- Instructions for the task -
From the material below, reproduce exactly the stretch of lines that begins with the line holding "Con el respaldo de la" and ends with the line holding "supaya gak ketinggalan!", skipping the pictures.

- Input data -
========

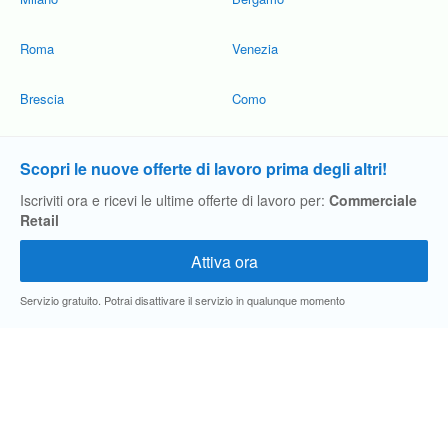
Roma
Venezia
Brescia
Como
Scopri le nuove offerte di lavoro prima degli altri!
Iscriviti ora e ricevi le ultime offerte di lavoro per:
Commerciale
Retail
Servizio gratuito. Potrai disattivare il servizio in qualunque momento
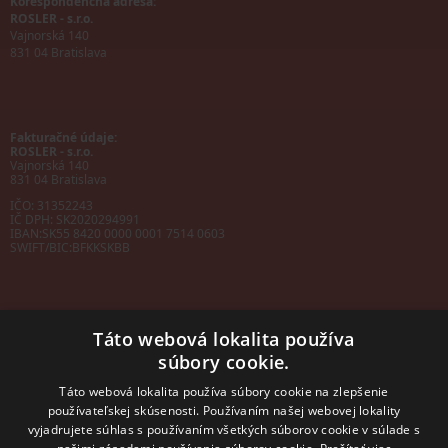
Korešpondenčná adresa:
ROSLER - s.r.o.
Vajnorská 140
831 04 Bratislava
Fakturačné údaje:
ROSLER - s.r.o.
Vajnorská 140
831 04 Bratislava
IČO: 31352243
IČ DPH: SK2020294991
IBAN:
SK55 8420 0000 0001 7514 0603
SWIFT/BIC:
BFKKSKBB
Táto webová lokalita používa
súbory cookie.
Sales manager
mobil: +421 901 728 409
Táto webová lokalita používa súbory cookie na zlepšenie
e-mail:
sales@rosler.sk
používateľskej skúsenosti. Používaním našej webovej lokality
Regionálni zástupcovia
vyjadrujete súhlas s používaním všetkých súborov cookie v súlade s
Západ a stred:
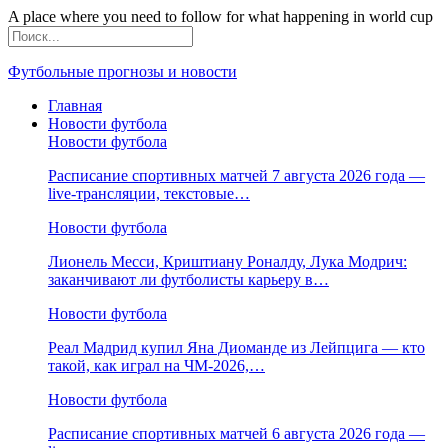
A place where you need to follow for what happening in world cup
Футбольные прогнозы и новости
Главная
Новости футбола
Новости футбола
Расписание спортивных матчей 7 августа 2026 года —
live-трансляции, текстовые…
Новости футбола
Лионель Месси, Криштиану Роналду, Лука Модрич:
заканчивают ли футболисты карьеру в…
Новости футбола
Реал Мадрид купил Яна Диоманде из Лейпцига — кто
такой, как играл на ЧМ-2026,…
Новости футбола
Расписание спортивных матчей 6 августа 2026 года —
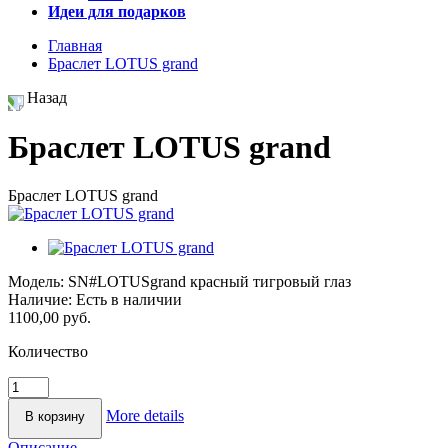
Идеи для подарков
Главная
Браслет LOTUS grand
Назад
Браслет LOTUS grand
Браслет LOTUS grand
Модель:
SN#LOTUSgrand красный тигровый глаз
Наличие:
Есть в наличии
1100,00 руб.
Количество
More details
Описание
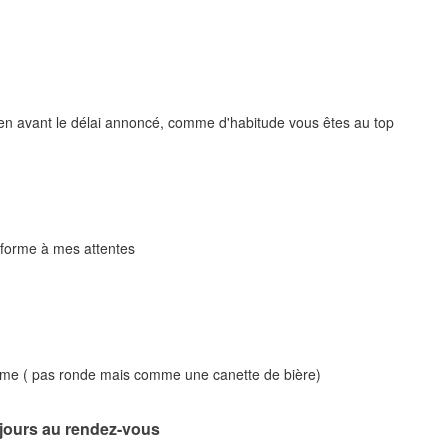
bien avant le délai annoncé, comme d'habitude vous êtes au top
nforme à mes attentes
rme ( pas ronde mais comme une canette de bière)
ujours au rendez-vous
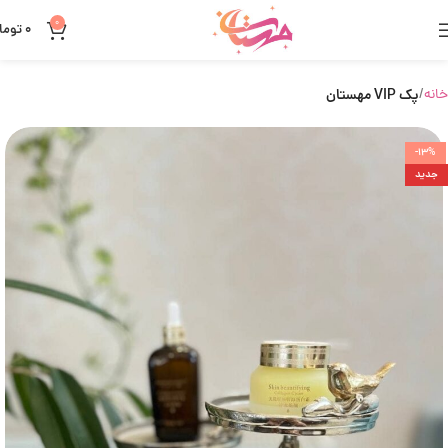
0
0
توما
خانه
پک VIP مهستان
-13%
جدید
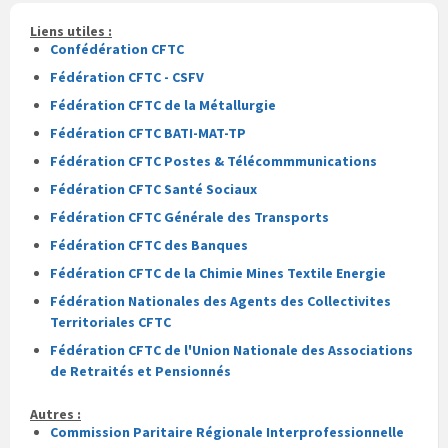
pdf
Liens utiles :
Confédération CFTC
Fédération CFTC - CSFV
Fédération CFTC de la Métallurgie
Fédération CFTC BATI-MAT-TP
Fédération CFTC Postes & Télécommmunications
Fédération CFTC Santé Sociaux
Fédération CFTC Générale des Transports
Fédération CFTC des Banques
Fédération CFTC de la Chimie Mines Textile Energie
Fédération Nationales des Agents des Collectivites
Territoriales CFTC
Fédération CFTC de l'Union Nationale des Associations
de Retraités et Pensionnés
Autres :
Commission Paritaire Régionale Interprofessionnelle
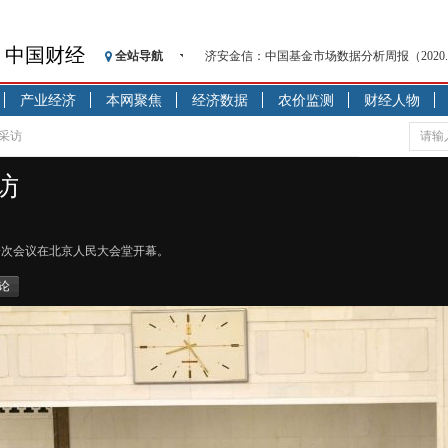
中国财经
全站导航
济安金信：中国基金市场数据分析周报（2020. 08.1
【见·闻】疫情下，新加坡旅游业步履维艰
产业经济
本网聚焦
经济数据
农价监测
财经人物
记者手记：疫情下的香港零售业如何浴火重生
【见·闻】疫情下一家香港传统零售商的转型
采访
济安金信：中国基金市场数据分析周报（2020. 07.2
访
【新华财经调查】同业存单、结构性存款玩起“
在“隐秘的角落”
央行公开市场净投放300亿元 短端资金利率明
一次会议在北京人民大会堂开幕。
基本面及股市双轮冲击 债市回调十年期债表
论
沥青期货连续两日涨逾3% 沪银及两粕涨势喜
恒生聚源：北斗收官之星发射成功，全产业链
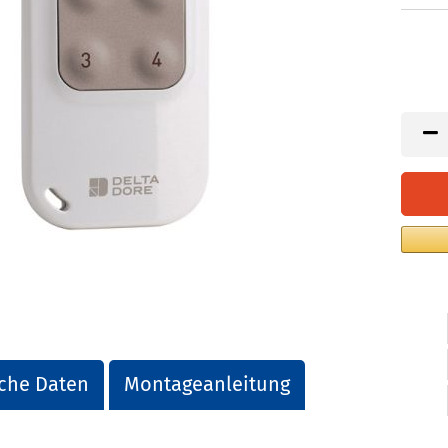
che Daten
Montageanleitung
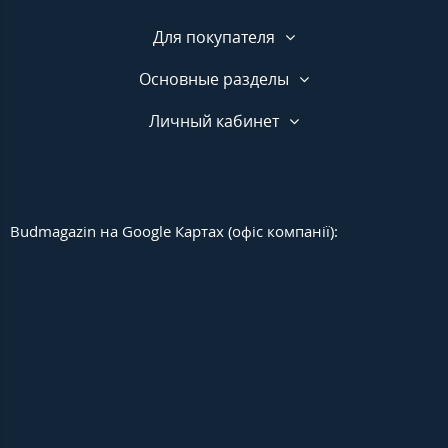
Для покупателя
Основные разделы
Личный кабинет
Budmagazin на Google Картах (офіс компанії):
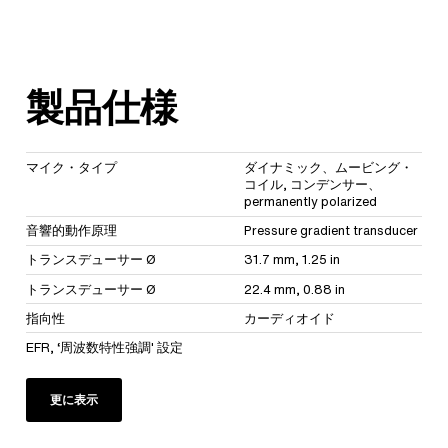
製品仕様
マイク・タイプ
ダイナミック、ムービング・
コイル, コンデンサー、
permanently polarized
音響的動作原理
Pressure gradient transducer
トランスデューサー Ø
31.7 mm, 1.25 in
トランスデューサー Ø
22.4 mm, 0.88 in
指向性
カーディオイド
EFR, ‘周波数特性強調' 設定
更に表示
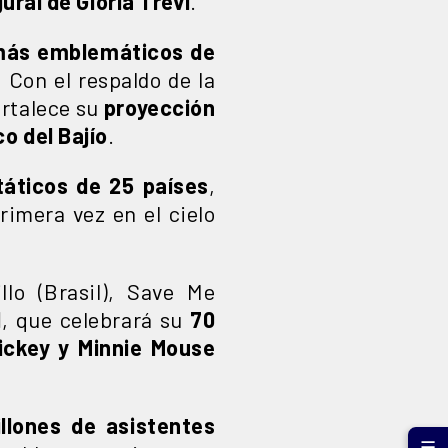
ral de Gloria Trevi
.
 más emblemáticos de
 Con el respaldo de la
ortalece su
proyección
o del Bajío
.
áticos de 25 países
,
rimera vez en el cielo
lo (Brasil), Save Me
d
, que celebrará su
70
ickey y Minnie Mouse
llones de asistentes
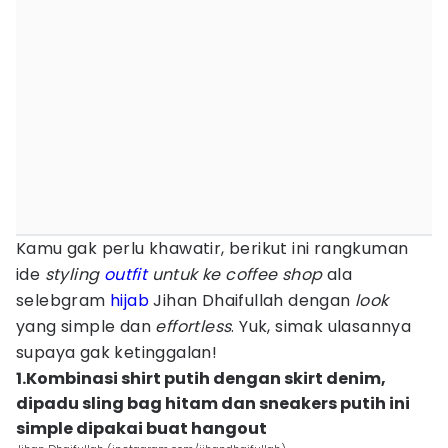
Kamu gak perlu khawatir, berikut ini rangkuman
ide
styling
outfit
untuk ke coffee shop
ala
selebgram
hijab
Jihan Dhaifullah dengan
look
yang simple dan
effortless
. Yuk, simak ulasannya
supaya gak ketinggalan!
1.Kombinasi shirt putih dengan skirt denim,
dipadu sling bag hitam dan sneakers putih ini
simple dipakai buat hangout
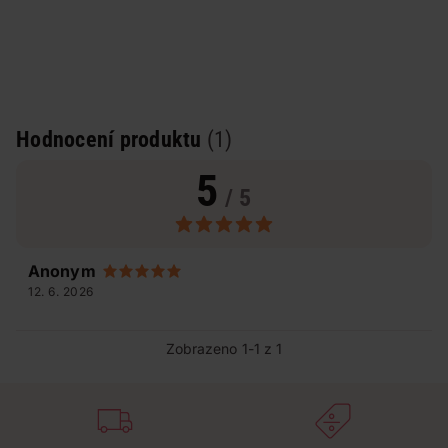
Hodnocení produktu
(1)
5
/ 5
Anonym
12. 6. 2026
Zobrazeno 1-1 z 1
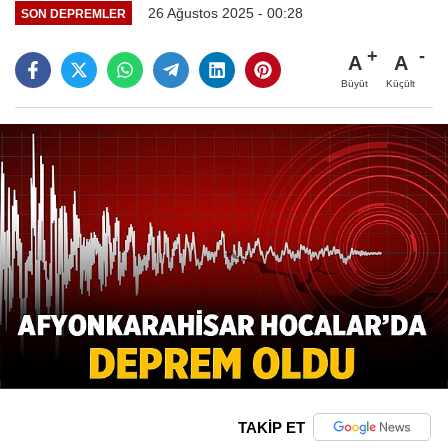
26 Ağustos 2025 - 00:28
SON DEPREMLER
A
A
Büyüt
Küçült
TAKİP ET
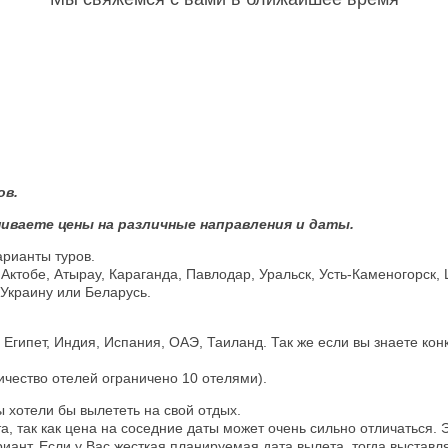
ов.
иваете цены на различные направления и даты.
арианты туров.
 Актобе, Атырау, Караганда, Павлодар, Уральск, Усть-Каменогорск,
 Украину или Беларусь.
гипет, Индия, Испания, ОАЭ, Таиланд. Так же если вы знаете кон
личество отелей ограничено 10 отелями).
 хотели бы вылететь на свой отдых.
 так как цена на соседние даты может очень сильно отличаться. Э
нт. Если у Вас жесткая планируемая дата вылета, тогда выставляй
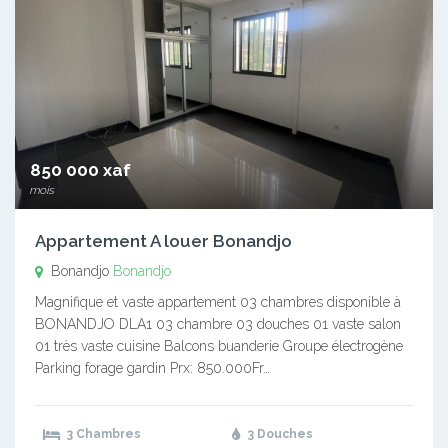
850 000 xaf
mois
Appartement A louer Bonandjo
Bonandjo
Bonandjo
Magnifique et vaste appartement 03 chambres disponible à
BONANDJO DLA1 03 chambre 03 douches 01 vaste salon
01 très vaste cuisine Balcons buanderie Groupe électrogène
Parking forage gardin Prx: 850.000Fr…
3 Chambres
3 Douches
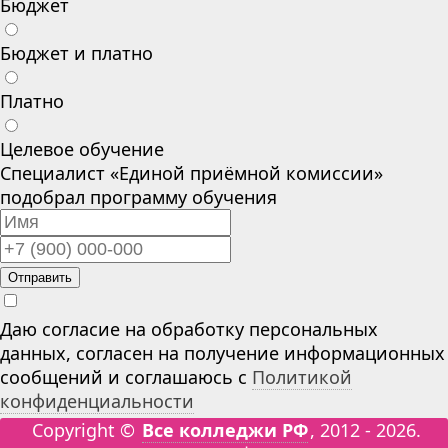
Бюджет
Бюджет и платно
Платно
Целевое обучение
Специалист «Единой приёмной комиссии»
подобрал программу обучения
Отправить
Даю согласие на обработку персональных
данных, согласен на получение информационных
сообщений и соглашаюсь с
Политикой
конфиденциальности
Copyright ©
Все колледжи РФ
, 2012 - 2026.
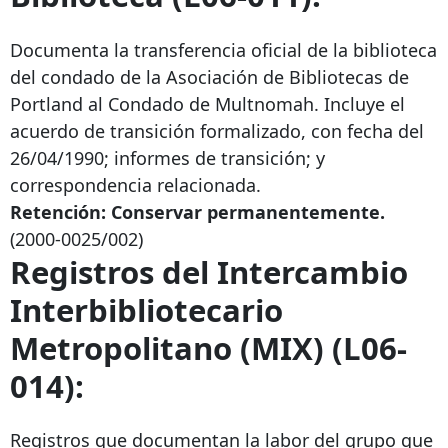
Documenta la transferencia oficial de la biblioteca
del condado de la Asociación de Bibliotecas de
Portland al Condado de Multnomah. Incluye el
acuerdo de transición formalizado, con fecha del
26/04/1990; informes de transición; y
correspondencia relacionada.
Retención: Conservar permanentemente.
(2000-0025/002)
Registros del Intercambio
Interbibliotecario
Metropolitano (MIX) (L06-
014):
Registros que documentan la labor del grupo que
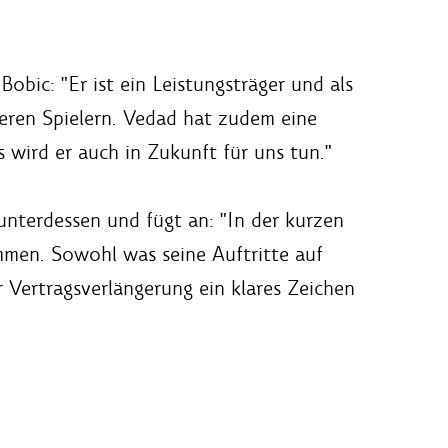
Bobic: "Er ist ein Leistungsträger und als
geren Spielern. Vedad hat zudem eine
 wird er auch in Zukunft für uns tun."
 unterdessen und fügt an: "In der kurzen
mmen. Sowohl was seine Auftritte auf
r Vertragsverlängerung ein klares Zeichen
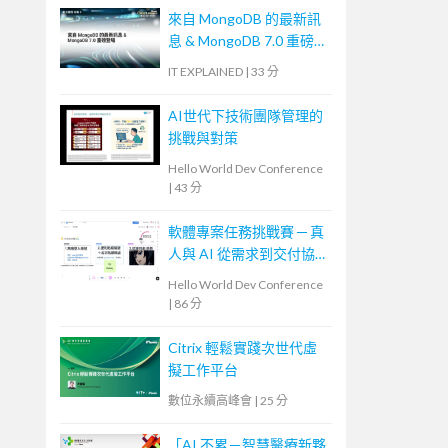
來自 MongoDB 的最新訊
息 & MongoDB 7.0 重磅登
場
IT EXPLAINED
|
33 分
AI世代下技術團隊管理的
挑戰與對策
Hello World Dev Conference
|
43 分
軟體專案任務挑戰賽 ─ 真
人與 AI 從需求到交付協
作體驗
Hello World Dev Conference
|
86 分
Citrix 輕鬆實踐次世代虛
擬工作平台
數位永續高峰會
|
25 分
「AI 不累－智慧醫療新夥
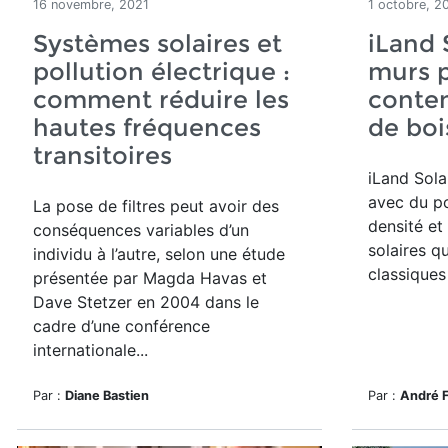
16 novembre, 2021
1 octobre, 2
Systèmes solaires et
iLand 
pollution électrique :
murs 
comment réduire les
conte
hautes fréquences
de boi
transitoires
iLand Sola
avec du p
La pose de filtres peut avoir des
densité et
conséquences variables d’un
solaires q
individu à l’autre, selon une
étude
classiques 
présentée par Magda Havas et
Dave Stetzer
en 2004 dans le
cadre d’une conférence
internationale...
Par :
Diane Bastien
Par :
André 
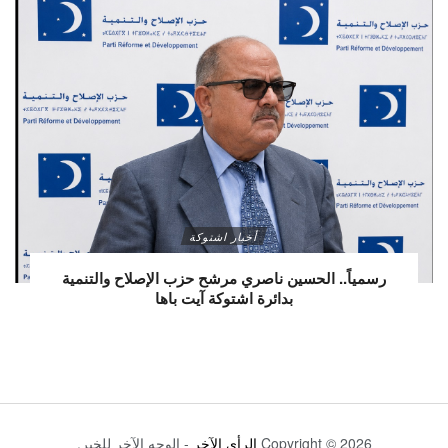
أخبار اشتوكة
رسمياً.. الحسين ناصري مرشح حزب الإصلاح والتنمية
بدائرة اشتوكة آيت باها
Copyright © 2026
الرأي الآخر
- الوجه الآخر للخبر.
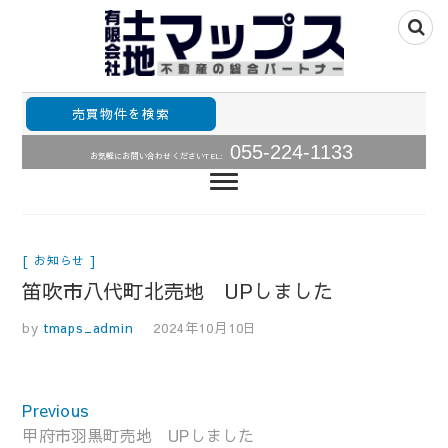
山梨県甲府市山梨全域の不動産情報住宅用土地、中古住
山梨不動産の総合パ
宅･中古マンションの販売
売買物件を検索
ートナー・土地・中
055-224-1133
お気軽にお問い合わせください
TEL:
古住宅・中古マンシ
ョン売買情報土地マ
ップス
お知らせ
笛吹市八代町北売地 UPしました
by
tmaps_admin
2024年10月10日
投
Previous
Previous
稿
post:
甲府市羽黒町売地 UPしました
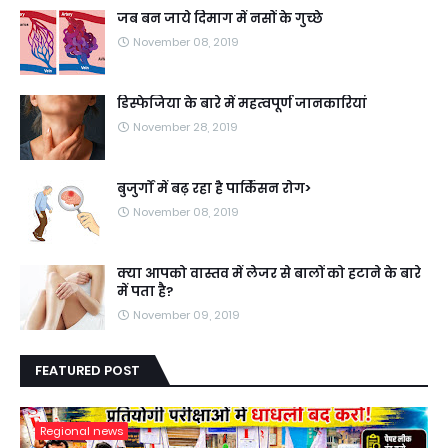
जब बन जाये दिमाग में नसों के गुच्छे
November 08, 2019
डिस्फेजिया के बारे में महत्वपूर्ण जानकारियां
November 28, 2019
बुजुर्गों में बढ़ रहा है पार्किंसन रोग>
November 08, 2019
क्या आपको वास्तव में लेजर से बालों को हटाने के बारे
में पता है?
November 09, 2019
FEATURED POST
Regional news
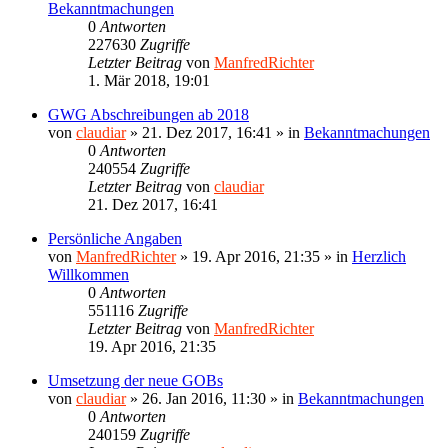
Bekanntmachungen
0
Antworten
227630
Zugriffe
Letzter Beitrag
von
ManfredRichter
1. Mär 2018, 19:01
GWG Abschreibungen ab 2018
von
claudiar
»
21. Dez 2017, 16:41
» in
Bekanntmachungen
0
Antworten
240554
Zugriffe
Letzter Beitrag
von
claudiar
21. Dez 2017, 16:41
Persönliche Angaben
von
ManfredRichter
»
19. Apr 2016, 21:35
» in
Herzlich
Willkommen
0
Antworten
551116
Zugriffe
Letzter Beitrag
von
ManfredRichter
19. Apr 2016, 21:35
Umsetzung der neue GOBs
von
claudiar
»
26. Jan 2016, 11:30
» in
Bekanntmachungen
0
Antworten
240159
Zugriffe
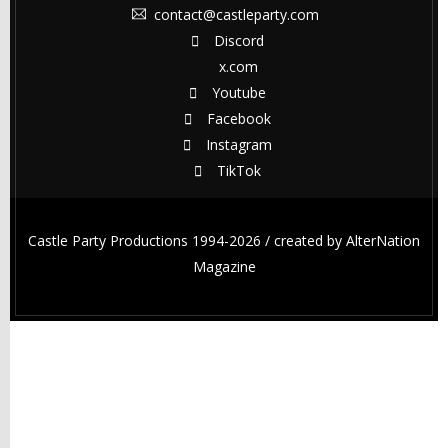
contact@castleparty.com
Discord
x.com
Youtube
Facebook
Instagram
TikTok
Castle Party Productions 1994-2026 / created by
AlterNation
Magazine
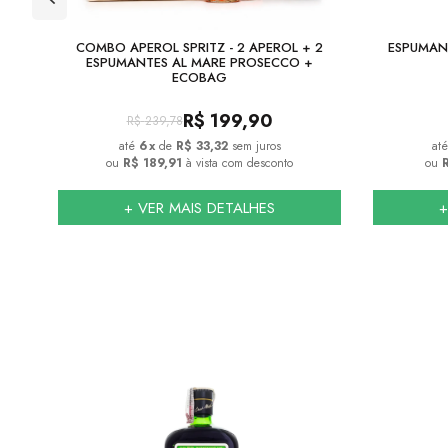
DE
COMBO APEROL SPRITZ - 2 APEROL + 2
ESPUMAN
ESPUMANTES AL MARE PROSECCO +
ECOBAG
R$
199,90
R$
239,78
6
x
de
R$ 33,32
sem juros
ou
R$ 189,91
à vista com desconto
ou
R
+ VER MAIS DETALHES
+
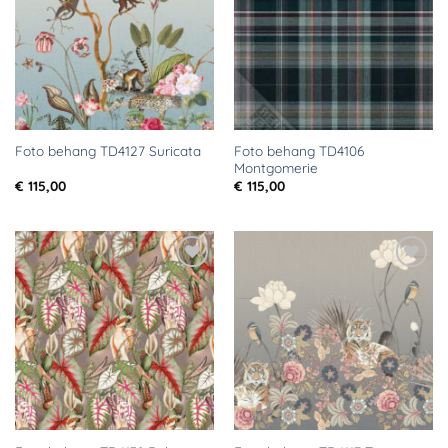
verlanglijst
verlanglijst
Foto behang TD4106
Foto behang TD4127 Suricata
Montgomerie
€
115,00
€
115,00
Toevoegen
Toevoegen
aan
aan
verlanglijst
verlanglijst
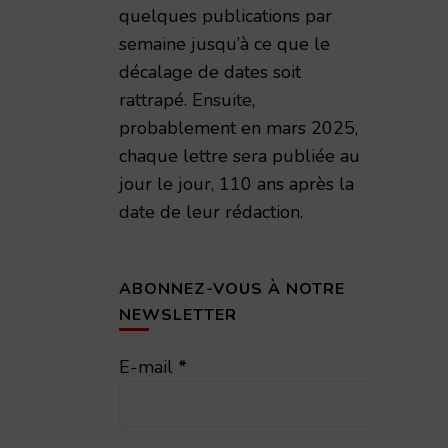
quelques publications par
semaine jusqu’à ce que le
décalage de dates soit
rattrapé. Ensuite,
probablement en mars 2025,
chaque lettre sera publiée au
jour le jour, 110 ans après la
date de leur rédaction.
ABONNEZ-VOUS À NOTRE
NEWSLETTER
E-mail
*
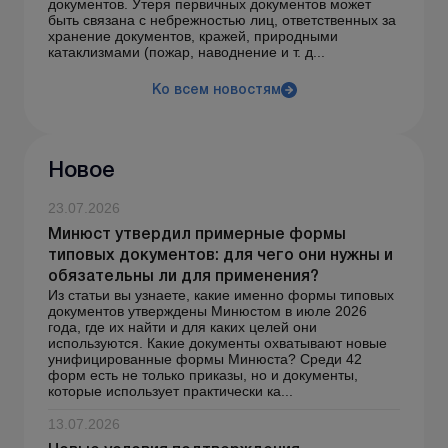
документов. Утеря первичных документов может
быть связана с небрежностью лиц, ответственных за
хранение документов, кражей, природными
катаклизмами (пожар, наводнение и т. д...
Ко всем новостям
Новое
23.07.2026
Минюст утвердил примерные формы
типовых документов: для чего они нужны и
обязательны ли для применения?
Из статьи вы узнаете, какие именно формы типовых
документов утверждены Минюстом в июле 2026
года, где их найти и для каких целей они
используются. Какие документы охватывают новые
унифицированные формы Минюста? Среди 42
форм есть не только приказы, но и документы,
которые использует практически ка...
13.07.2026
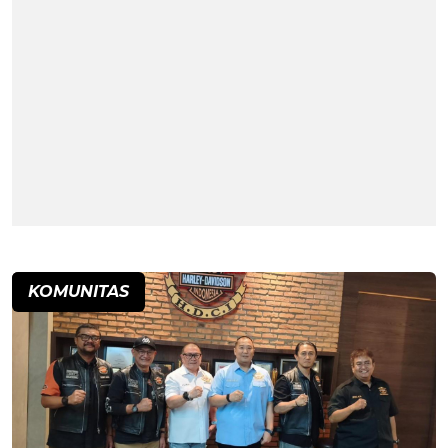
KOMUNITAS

========

- Answer to the problem -
 Con el respaldo de la
ortalece su
proyección
o del Bajío
.
áticos de 25 países
,
rimera vez en el cielo
lo (Brasil), Save Me
d
, que celebrará su
70
ickey y Minnie Mouse
llones de asistentes
Kamu gak perlu khawatir, berikut ini rangkuman
ide
styling
outfit
untuk ke coffee shop
ala
selebgram
hijab
Jihan Dhaifullah dengan
look
yang simple dan
effortless
. Yuk, simak ulasannya
supaya gak ketinggalan!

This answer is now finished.